*INFORMATION SUPPLIED*.
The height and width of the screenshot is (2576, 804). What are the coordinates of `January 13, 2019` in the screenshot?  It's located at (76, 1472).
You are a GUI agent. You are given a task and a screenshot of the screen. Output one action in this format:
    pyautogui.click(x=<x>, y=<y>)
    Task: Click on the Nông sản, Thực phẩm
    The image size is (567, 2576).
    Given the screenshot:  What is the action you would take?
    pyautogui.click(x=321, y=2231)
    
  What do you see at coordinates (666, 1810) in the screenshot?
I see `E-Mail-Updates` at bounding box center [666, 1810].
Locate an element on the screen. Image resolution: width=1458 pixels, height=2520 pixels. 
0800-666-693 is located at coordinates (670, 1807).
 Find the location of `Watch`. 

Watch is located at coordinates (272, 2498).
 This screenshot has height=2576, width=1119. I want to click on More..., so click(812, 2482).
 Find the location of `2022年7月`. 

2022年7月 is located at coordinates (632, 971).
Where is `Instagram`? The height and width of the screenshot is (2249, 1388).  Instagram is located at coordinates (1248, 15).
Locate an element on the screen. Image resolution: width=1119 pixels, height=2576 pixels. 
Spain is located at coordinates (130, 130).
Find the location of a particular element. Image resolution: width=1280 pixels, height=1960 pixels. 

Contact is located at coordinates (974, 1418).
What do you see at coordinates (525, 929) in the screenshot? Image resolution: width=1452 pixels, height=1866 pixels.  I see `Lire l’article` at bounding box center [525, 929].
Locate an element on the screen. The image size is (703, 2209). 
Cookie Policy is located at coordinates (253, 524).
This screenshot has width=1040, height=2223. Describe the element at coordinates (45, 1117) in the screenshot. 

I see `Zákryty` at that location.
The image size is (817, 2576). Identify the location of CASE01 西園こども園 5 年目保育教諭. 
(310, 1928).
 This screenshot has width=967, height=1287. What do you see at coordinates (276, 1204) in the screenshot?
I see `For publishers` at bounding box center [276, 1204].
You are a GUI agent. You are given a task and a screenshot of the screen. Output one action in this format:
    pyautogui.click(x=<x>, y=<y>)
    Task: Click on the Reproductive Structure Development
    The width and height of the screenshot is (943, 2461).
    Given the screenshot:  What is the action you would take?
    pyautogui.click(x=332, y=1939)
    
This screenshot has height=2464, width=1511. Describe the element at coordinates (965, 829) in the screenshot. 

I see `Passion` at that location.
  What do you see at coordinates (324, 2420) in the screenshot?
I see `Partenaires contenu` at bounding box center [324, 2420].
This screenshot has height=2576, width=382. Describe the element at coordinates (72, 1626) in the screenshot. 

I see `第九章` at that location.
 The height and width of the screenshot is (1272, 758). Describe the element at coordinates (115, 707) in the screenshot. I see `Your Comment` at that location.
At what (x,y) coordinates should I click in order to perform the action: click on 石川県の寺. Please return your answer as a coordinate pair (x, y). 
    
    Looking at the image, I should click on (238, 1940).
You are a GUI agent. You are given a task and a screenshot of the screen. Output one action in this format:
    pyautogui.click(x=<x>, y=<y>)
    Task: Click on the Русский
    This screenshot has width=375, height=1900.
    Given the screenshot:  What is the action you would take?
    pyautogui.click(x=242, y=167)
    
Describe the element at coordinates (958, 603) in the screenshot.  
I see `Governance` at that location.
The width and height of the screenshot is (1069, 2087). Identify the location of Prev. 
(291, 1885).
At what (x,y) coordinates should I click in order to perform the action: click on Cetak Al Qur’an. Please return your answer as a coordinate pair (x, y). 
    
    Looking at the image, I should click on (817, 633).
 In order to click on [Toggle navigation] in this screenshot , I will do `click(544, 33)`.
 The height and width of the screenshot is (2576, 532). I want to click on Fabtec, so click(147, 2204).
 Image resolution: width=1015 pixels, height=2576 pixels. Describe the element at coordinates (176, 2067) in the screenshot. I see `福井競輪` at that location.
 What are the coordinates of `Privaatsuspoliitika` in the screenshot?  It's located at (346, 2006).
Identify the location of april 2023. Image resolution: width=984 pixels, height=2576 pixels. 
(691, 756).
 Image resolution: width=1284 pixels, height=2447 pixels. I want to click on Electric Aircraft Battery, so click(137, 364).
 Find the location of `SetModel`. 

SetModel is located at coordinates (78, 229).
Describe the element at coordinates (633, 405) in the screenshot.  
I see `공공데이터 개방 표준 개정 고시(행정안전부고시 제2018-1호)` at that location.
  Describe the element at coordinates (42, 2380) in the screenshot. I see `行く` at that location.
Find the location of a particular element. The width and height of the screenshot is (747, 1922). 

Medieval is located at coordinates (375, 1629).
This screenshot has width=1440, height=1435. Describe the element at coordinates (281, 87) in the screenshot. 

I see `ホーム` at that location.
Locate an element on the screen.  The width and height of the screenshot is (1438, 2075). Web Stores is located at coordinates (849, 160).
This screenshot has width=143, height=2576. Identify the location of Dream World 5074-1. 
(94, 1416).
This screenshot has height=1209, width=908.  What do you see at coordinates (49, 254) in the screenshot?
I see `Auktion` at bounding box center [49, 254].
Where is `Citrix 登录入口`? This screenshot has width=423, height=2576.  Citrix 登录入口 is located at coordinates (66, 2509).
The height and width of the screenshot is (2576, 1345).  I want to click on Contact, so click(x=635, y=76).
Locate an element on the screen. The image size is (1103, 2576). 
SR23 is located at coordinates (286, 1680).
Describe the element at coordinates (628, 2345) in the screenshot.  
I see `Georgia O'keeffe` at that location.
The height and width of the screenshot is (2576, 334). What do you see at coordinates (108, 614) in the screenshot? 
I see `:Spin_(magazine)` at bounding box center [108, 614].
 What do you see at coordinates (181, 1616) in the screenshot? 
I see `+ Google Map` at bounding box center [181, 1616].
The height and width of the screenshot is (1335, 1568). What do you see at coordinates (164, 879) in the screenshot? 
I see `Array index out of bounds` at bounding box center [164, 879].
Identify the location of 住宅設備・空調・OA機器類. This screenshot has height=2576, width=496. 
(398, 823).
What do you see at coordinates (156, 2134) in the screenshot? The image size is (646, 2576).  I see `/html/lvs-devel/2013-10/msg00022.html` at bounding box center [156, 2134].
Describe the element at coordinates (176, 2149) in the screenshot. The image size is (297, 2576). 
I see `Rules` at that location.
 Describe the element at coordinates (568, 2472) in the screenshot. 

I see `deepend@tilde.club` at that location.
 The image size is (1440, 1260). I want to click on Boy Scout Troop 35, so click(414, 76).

*EXERCISE BRIEF*. An identical copy of the entries above is the expected result.

*COMPLETED EXERCISE*.
The height and width of the screenshot is (2576, 804). What are the coordinates of `January 13, 2019` in the screenshot?  It's located at (76, 1472).
You are a GUI agent. You are given a task and a screenshot of the screen. Output one action in this format:
    pyautogui.click(x=<x>, y=<y>)
    Task: Click on the Nông sản, Thực phẩm
    The image size is (567, 2576).
    Given the screenshot:  What is the action you would take?
    pyautogui.click(x=321, y=2231)
    
  What do you see at coordinates (666, 1810) in the screenshot?
I see `E-Mail-Updates` at bounding box center [666, 1810].
Locate an element on the screen. Image resolution: width=1458 pixels, height=2520 pixels. 
0800-666-693 is located at coordinates (670, 1807).
 Find the location of `Watch`. 

Watch is located at coordinates (272, 2498).
 This screenshot has height=2576, width=1119. I want to click on More..., so click(812, 2482).
 Find the location of `2022年7月`. 

2022年7月 is located at coordinates (632, 971).
Where is `Instagram`? The height and width of the screenshot is (2249, 1388).  Instagram is located at coordinates (1248, 15).
Locate an element on the screen. Image resolution: width=1119 pixels, height=2576 pixels. 
Spain is located at coordinates (130, 130).
Find the location of a particular element. Image resolution: width=1280 pixels, height=1960 pixels. 

Contact is located at coordinates (974, 1418).
What do you see at coordinates (525, 929) in the screenshot? Image resolution: width=1452 pixels, height=1866 pixels.  I see `Lire l’article` at bounding box center [525, 929].
Locate an element on the screen. The image size is (703, 2209). 
Cookie Policy is located at coordinates (253, 524).
This screenshot has width=1040, height=2223. Describe the element at coordinates (45, 1117) in the screenshot. 

I see `Zákryty` at that location.
The image size is (817, 2576). Identify the location of CASE01 西園こども園 5 年目保育教諭. 
(310, 1928).
 This screenshot has width=967, height=1287. What do you see at coordinates (276, 1204) in the screenshot?
I see `For publishers` at bounding box center [276, 1204].
You are a GUI agent. You are given a task and a screenshot of the screen. Output one action in this format:
    pyautogui.click(x=<x>, y=<y>)
    Task: Click on the Reproductive Structure Development
    The width and height of the screenshot is (943, 2461).
    Given the screenshot:  What is the action you would take?
    pyautogui.click(x=332, y=1939)
    
This screenshot has height=2464, width=1511. Describe the element at coordinates (965, 829) in the screenshot. 

I see `Passion` at that location.
  What do you see at coordinates (324, 2420) in the screenshot?
I see `Partenaires contenu` at bounding box center [324, 2420].
This screenshot has height=2576, width=382. Describe the element at coordinates (72, 1626) in the screenshot. 

I see `第九章` at that location.
 The height and width of the screenshot is (1272, 758). Describe the element at coordinates (115, 707) in the screenshot. I see `Your Comment` at that location.
At what (x,y) coordinates should I click in order to perform the action: click on 石川県の寺. Please return your answer as a coordinate pair (x, y). 
    
    Looking at the image, I should click on (238, 1940).
You are a GUI agent. You are given a task and a screenshot of the screen. Output one action in this format:
    pyautogui.click(x=<x>, y=<y>)
    Task: Click on the Русский
    This screenshot has width=375, height=1900.
    Given the screenshot:  What is the action you would take?
    pyautogui.click(x=242, y=167)
    
Describe the element at coordinates (958, 603) in the screenshot.  
I see `Governance` at that location.
The width and height of the screenshot is (1069, 2087). Identify the location of Prev. 
(291, 1885).
At what (x,y) coordinates should I click in order to perform the action: click on Cetak Al Qur’an. Please return your answer as a coordinate pair (x, y). 
    
    Looking at the image, I should click on (817, 633).
 In order to click on [Toggle navigation] in this screenshot , I will do `click(544, 33)`.
 The height and width of the screenshot is (2576, 532). I want to click on Fabtec, so click(147, 2204).
 Image resolution: width=1015 pixels, height=2576 pixels. Describe the element at coordinates (176, 2067) in the screenshot. I see `福井競輪` at that location.
 What are the coordinates of `Privaatsuspoliitika` in the screenshot?  It's located at (346, 2006).
Identify the location of april 2023. Image resolution: width=984 pixels, height=2576 pixels. 
(691, 756).
 Image resolution: width=1284 pixels, height=2447 pixels. I want to click on Electric Aircraft Battery, so click(137, 364).
 Find the location of `SetModel`. 

SetModel is located at coordinates (78, 229).
Describe the element at coordinates (633, 405) in the screenshot.  
I see `공공데이터 개방 표준 개정 고시(행정안전부고시 제2018-1호)` at that location.
  Describe the element at coordinates (42, 2380) in the screenshot. I see `行く` at that location.
Find the location of a particular element. The width and height of the screenshot is (747, 1922). 

Medieval is located at coordinates (375, 1629).
This screenshot has width=1440, height=1435. Describe the element at coordinates (281, 87) in the screenshot. 

I see `ホーム` at that location.
Locate an element on the screen.  The width and height of the screenshot is (1438, 2075). Web Stores is located at coordinates (849, 160).
This screenshot has width=143, height=2576. Identify the location of Dream World 5074-1. 
(94, 1416).
This screenshot has height=1209, width=908.  What do you see at coordinates (49, 254) in the screenshot?
I see `Auktion` at bounding box center [49, 254].
Where is `Citrix 登录入口`? This screenshot has width=423, height=2576.  Citrix 登录入口 is located at coordinates (66, 2509).
The height and width of the screenshot is (2576, 1345).  I want to click on Contact, so click(x=635, y=76).
Locate an element on the screen. The image size is (1103, 2576). 
SR23 is located at coordinates (286, 1680).
Describe the element at coordinates (628, 2345) in the screenshot.  
I see `Georgia O'keeffe` at that location.
The height and width of the screenshot is (2576, 334). What do you see at coordinates (108, 614) in the screenshot? 
I see `:Spin_(magazine)` at bounding box center [108, 614].
 What do you see at coordinates (181, 1616) in the screenshot? 
I see `+ Google Map` at bounding box center [181, 1616].
The height and width of the screenshot is (1335, 1568). What do you see at coordinates (164, 879) in the screenshot? 
I see `Array index out of bounds` at bounding box center [164, 879].
Identify the location of 住宅設備・空調・OA機器類. This screenshot has height=2576, width=496. 
(398, 823).
What do you see at coordinates (156, 2134) in the screenshot? The image size is (646, 2576).  I see `/html/lvs-devel/2013-10/msg00022.html` at bounding box center [156, 2134].
Describe the element at coordinates (176, 2149) in the screenshot. The image size is (297, 2576). 
I see `Rules` at that location.
 Describe the element at coordinates (568, 2472) in the screenshot. 

I see `deepend@tilde.club` at that location.
 The image size is (1440, 1260). I want to click on Boy Scout Troop 35, so click(414, 76).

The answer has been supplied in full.